Please reproduce the records below exactly, omitting any pictures they contain.
MATERIAL TO PROCESS Start Marker
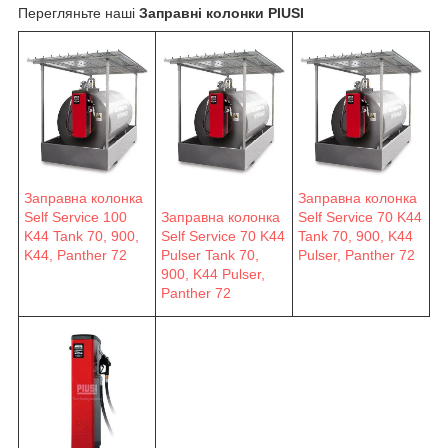
Перегляньте наші
Заправні колонки PIUSI
Заправна колонка
Заправна колонка
Self Service 100
Заправна колонка
Self Service 70 K44
K44 Tank 70, 900,
Self Service 70 K44
Tank 70, 900, K44
K44, Panther 72
Pulser Tank 70,
Pulser, Panther 72
900, K44 Pulser,
Panther 72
MATERIAL TO PROCESS End Marker
### ANSWER FOR THE TASK
Перегляньте наші
Заправні колонки PIUSI
Заправна колонка
Заправна колонка
Self Service 100
Заправна колонка
Self Service 70 K44
K44 Tank 70, 900,
Self Service 70 K44
Tank 70, 900, K44
K44, Panther 72
Pulser Tank 70,
Pulser, Panther 72
900, K44 Pulser,
Panther 72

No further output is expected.